Hub Flows V - Condense, Archive, Optimize - Use Hub Flows to Pre-Aggregate and Archive High-Volume Transaction Data

Published in hubflows

Hub Flows V - Condense, Archive, Optimize - Use Hub Flows to Pre-Aggregate and Archive High-Volume Transaction Data

March 01, 2023 9 mins read

This article is part 5 of our Hub Flows series. Today, we’ll discuss how to handle high-volume transaction data. Before continuing, make sure you understand the basics of the Hub Flows.

Introduction

Many of the machines and sensors in a warehouse or factory produce large amounts of data, continuously. And Peakboard apps often use this data to do different things, such as visualizing the data, providing data insights, or sending a notification when anomalous data is detected.

Data pre-aggregation

However, applications often do not need or want the raw data from the machines. For example, let’s say you have a temperature sensor in your warehouse. And let’s say you have a Peakboard application that outputs the maximum, minimum, and average temperatures of the last 7 days.
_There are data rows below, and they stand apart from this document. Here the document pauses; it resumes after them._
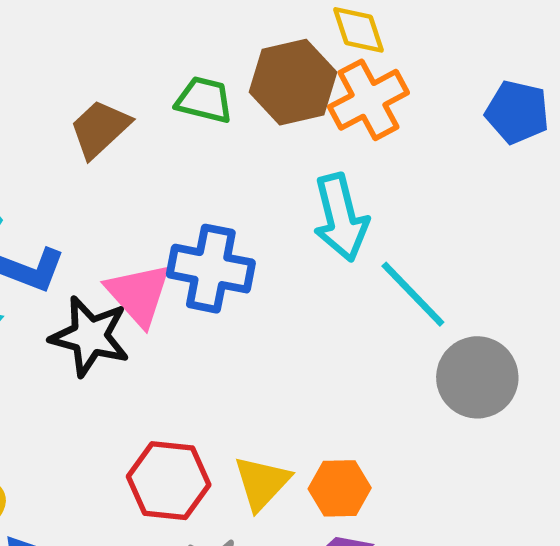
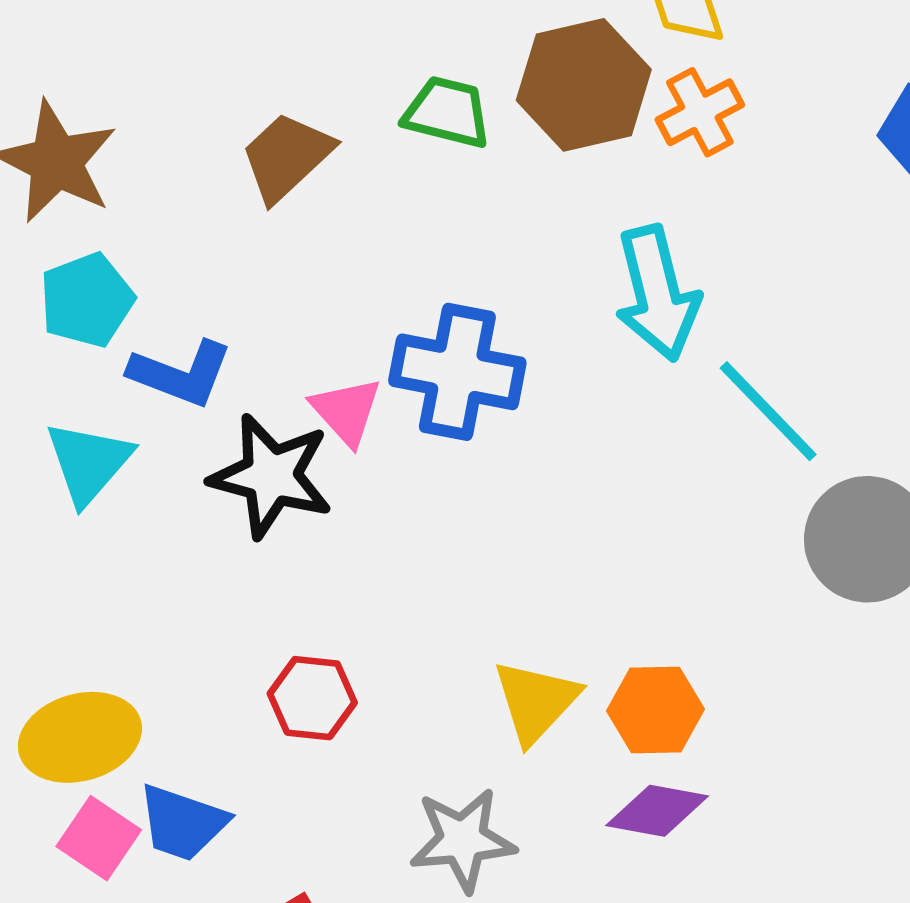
orange cross: (369, 100) -> (700, 112), size x0.7
pink triangle: (139, 294) -> (346, 411), size x0.7
red hexagon: (169, 481) -> (312, 698), moved, size x0.7

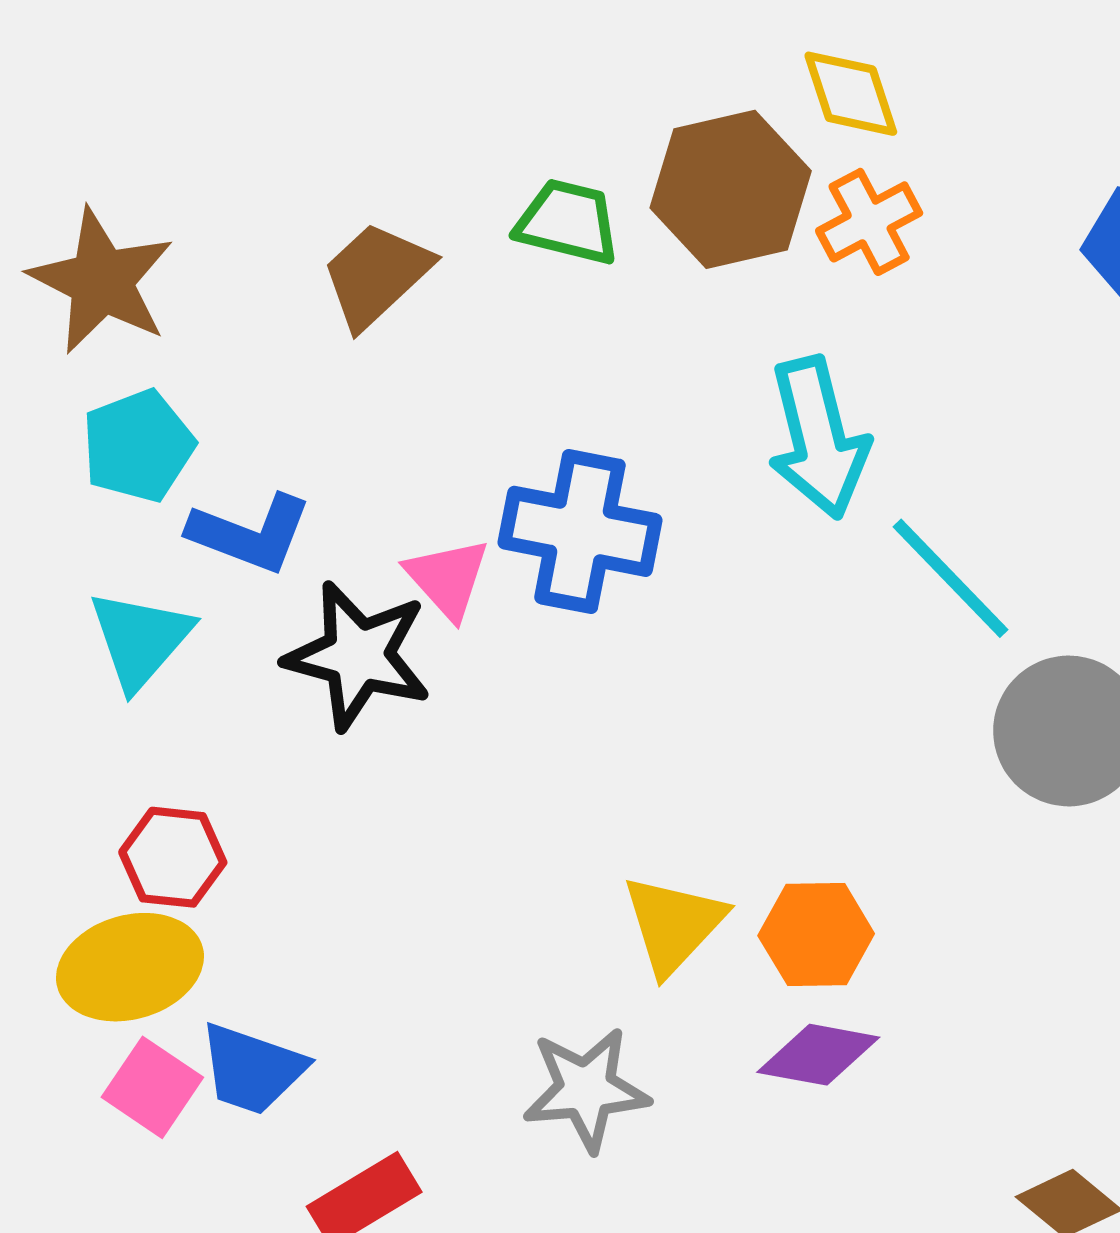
red hexagon: (312, 698) -> (173, 857), moved

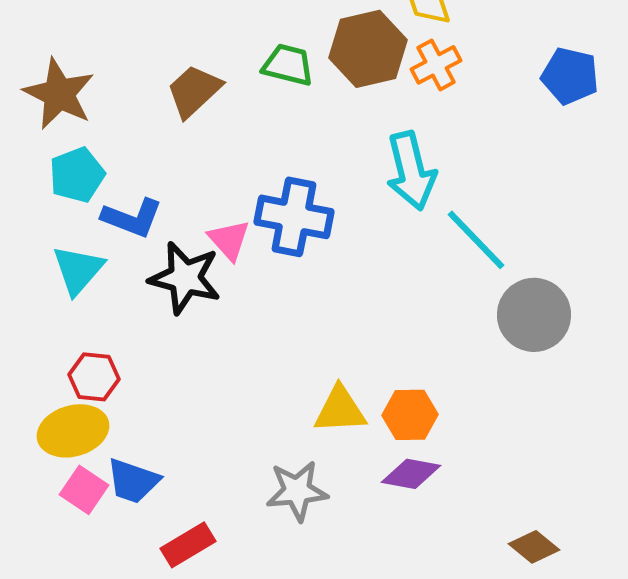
yellow triangle: (674, 924) -> (340, 410), turned 44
But the temperature sensor generates new data every 6 minutes. So the Peakboard app has to get the raw data and aggregate it itself. And in the real world, you may have multiple Peakboard apps use the same data—and each one would need to independently aggregate the data. It would be better if we could provide pre-aggregated data for our Peakboard apps.

So, our first goal is to build a Hub Flow that aggregates raw data, to make it easier for apps to consume.

Data archival

There’s another problem that we want to deal with. Because machines produce so much data, the tables containing the raw data will eventually grow very large, slowing down access speeds. And in the real world, there may be multiple apps that query the raw data, multiple times a day.

One way to deal with this is to delete old data. But what if we want to keep it for archival purposes? In that case, we should delete old data from the raw data table, and write it to an archive table.

So, our second goal is to build a Hub Flow that deletes and archives any data older than 7 days, from the raw temperature data table. This keeps the table small, so that queries to it remain fast. But, we keep all that deleted data in a separate table, so that it’s still accessible.

Temperature sensor

For our example Hub Flows, we will use data from a temperature sensor.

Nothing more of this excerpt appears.